In the above visualization, we can see that three layers of images are layered on top of others, Now we will also be able to see only the area or pixels where there is only forest gain by `Un Ticking` all other layers, in the same manner by unticking other layers. These are the visuals when only one layer is kept selected.

Now let us also have a look at the other layers.


Forest Loss

So, let us first have a look at the forest loss in the above region. Make sure you Untick the other layers and leave the `Loss` layer ticked.

As in our above script, we have dedicated the color `red` to display the forest loss. It is very bad to see that such a huge area of forest is lost.


Forest Gain

Now we can also have a look at the forest gain in the above region. Make sure you Untick the other layers and leave the `Gain` layer ticked.

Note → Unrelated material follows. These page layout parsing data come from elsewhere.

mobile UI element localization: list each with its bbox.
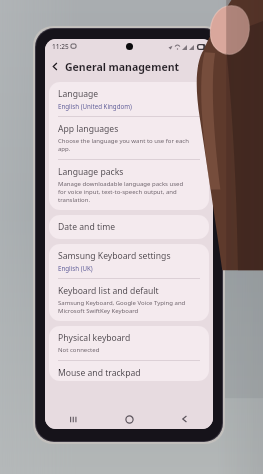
staticText: General management: [65, 60, 180, 74]
button[interactable]: Samsung Keyboard settings: [49, 244, 209, 278]
staticText: Manage downloadable language packs used …: [58, 180, 184, 204]
button[interactable]: Date and time: [49, 215, 209, 239]
button[interactable]: Language packs: [49, 160, 209, 210]
staticText: Language: [58, 88, 99, 100]
staticText: Choose the language you want to use for …: [58, 137, 189, 153]
button[interactable]: Back: [157, 409, 213, 429]
staticText: English (United Kingdom): [58, 102, 132, 110]
staticText: Mouse and trackpad: [58, 367, 141, 379]
staticText: 11:25: [52, 42, 69, 51]
staticText: Samsung Keyboard settings: [58, 250, 171, 262]
button[interactable]: Mouse and trackpad: [49, 361, 209, 381]
button[interactable]: Physical keyboard: [49, 326, 209, 360]
staticText: Keyboard list and default: [58, 285, 159, 297]
staticText: Not connected: [58, 346, 100, 354]
staticText: Date and time: [58, 221, 116, 233]
staticText: English (UK): [58, 264, 93, 272]
button[interactable]: Navigate up: [48, 59, 63, 74]
button[interactable]: Home: [101, 409, 157, 429]
staticText: Language packs: [58, 166, 124, 178]
button[interactable]: Recent apps: [45, 409, 101, 429]
button[interactable]: App languages: [49, 117, 209, 159]
staticText: Physical keyboard: [58, 332, 131, 344]
button[interactable]: Search: [194, 59, 210, 75]
staticText: Samsung Keyboard, Google Voice Typing an…: [58, 299, 186, 315]
button[interactable]: Language: [49, 82, 209, 116]
staticText: App languages: [58, 123, 119, 135]
button[interactable]: Keyboard list and default: [49, 279, 209, 321]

As we can see there is very less or negligible blue color pixels present in the visualization, but though it depicts that there is a forest or vegetation gain in the NE Region, and that's very good news that in spite of so much deforestation there are some portion or area where there is a gain in vegetation. You can find the entire script here:- Link


Timelapse of NE-Region from 1984-2019

It is also possible to create a time-lapse of any region of portion with the help of a library known as `geemap`. So, to create a time-lapse of India, first, fork this repository and clone it to your local machine. Repo Link:- Link

After cloning it into the local machine move into the examples>notebooks folder and run this below command:(Make sure you have anaconda environment activated)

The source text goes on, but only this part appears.